Georges sat down heavily. He was too fuddled to understand these attentions. Friends and acquaintances pressed round. Shook him by the hand, kissed him, patted him on the back and ordered his favourite drinks. Madame beamed and the press-men scribbled. What a story!

He did not seem to realise what he had done, but sat on, long past midnight, the centre of an admiring throng. At last he got up, and disengaging himself from detaining hands, zigzagged towards the door. Outside on the café terrasse the braziers of coke still glowed behind the plate glass screens provided by a thoughtful management for customers who preferred to sit on the boulevard. But at this hour the place was deserted. By the first brazier Georges stopped. The night air was cooling to his head and he thought again of the shirt. Of course, he remembered, he had washed it in the café; now it must be dried, and the brazier was the very thing. It might have been placed there especially for him. He spread the famous shirt over a chair and sat down beside it.

It was still dark but the sky was beginning to lighten behind the bare branches of the trees. Gradually, people began to leave Le Hirondelle. Georges was awakened by a number of his friends, the last to leave. One caught sight of the shirt.

“You have washed it”, he cried, giving him a shake; “now you must wear it”. The others shouted gleefully. A dozen pairs of hands seized the feebly protesting sleepy poet, dragging off his upper garments and pulling the still damp shirt over his head. Coat and overcoat were huddled on him; a girl retrieved his hat and they stepped back, laughing.

“Come along, Georges.”

Georges shuddered violently; he fell back in his chair and was asleep again almost at once.

Someone said that the Select was still open and the party straggled off in the direction of the twinkling lights further down the street.

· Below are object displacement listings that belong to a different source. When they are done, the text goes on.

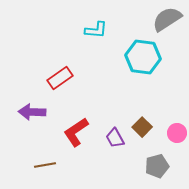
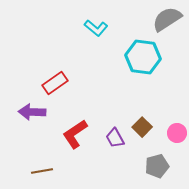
cyan L-shape: moved 2 px up; rotated 35 degrees clockwise
red rectangle: moved 5 px left, 5 px down
red L-shape: moved 1 px left, 2 px down
brown line: moved 3 px left, 6 px down
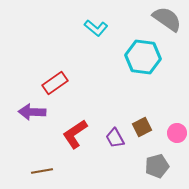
gray semicircle: rotated 68 degrees clockwise
brown square: rotated 18 degrees clockwise
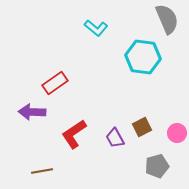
gray semicircle: rotated 32 degrees clockwise
red L-shape: moved 1 px left
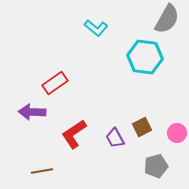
gray semicircle: rotated 52 degrees clockwise
cyan hexagon: moved 2 px right
gray pentagon: moved 1 px left
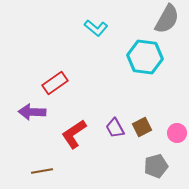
purple trapezoid: moved 10 px up
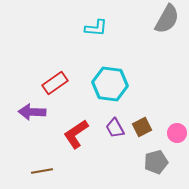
cyan L-shape: rotated 35 degrees counterclockwise
cyan hexagon: moved 35 px left, 27 px down
red L-shape: moved 2 px right
gray pentagon: moved 4 px up
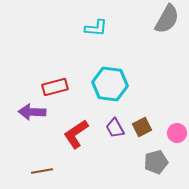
red rectangle: moved 4 px down; rotated 20 degrees clockwise
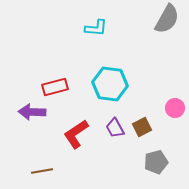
pink circle: moved 2 px left, 25 px up
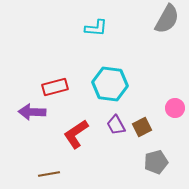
purple trapezoid: moved 1 px right, 3 px up
brown line: moved 7 px right, 3 px down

The poet slept on. The early trams and buses appeared and the pavements began to fill with girls and men hurrying to work. A tired looking waiter came out from Le Hirondelle and started to sweep, to arrange the tables and clean out the braziers ready for another day. He did not disturb the sleeping man.

The feeble daylight now revealed a grotesque silhouette. The poet’s head seemed to have sunk into his chest. His face could not be seen; it was hidden by his upturned coat collar. A tuft of grey hair stuck out from under his hat which was sprinkled with sawdust and crammed on awry.

All over Paris the newspaper sellers were busy. Huge headlines displayed: “Sensation at the opening of Le Hirondelle.” “A Famous Poet and his Shirt.” Madame had been right. It was wonderful, undreamed-of publicity.

Jo-Jo must surely have been impressed by such a gesture, but Georges never enjoyed his fame. He was dead.